25 pages, 13524 KB  
Article
Remote Sensing Image Dehazing via RGB-Space Physical Constraints
by Minxian Shen, Xucong Jiang, Chenyang Shao, Houzheng Zhang and Mingye Ju
Sensors 2026, 26(13), 4026; https://doi.org/10.3390/s26134026 (registering DOI) - 25 Jun 2026
Abstract
Haze commonly degrades visible-spectrum remote sensing (RS) images by reducing contrast and distorting colors. Existing RS dehazing methods still face two limitations. Prior-driven methods rely on handcrafted assumptions that may become unreliable in complex wide-area scenes without explicit sky regions. Learning-based methods require [...] Read more.

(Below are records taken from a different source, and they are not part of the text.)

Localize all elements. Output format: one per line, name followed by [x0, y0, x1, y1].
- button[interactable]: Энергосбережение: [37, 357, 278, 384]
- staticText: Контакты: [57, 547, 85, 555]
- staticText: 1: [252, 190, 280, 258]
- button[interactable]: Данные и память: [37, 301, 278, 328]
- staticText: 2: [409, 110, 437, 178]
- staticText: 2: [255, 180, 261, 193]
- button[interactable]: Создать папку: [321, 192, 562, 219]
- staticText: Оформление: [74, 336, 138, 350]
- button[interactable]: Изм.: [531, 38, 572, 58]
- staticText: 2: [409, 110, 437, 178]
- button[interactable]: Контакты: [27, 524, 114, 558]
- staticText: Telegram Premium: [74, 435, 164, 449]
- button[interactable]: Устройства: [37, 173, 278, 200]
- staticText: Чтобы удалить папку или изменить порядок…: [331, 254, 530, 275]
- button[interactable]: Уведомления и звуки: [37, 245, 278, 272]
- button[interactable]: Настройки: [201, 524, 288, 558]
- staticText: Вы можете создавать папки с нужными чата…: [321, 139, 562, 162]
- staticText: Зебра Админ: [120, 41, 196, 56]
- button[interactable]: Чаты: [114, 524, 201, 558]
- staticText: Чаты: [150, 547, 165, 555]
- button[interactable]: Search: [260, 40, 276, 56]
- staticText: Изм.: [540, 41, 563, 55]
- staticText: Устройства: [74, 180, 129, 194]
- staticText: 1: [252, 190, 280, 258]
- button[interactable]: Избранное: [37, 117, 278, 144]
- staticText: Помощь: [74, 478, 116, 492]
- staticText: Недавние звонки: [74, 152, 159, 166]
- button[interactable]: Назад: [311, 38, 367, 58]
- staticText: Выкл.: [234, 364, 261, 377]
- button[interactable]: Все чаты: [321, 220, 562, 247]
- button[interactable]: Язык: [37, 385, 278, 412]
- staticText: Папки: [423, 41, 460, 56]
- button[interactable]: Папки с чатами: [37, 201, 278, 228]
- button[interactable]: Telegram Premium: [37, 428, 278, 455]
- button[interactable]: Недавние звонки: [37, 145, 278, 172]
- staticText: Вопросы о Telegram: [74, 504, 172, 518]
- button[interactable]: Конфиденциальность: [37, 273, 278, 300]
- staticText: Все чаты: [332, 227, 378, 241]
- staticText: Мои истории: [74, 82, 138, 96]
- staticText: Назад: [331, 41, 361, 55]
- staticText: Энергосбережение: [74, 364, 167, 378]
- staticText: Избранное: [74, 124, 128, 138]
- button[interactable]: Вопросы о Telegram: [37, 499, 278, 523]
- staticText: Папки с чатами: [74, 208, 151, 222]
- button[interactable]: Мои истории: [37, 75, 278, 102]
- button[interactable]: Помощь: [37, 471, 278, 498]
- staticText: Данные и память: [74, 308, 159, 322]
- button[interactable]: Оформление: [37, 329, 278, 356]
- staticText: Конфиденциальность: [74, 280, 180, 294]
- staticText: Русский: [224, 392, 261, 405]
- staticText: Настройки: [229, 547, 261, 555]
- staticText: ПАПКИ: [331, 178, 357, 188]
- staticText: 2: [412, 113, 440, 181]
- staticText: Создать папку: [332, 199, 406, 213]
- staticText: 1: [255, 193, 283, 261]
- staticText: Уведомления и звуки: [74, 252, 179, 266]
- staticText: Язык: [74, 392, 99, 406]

Haze commonly degrades visible-spectrum remote sensing (RS) images by reducing contrast and distorting colors. Existing RS dehazing methods still face two limitations. Prior-driven methods rely on handcrafted assumptions that may become unreliable in complex wide-area scenes without explicit sky regions. Learning-based methods require paired training data, yet real aligned hazy/haze-free RS image pairs are difficult to collect, which limits their real-world generalization. To address these limitations, we propose a method called Remote Sensing Image Dehazing via RGB-Space Physical Constraints (RDPC). The new method revisits the atmospheric scattering model (ASM) from the perspective of RS imaging and builds the restoration process on several physical properties of hazy image formation. For atmospheric light estimation, the RGB-space line-convergence behavior of local regions with similar reflectance and slight depth variations is exploited, allowing atmospheric light to be estimated without explicit sky areas. For transmission estimation, the geometric relation between observed pixels and atmospheric light is used in RGB space, where local perpendicularity provides physically plausible haze-removal guidance and global compensation helps avoid excessive darkening and color degradation. The estimated transmission and albedo guidance are further refined by enforcing ASM consistency and variation sparsity through joint optimization. Experiments on synthetic and real-world RS image dehazing benchmarks demonstrate that RDPC achieves competitive performance against representative prior-based and learning-based methods, including Image Dehazing and Exposure (IDE), Iterative Predictor-Critic (IPC), Curvature-to-Plane Prior (C2P), Adaptive Structure-Texture Awareness (ASTA), Asymmetric U-Net (AU-Net), Efficient Multi-scale Prior Fusion (EMPF), and Lightweight Feature Dehazing (LFD), in terms of peak signal-to-noise ratio (PSNR), structural similarity index measure (SSIM), learned perceptual image patch similarity (LPIPS), Blind/Referenceless Image Spatial Quality Evaluator (BRISQUE), neural image assessment (NIMA), and processing time. Full article
(This article belongs to the Special Issue AI-Driven Video and Image Processing for Multi-Sensor Data Fusion)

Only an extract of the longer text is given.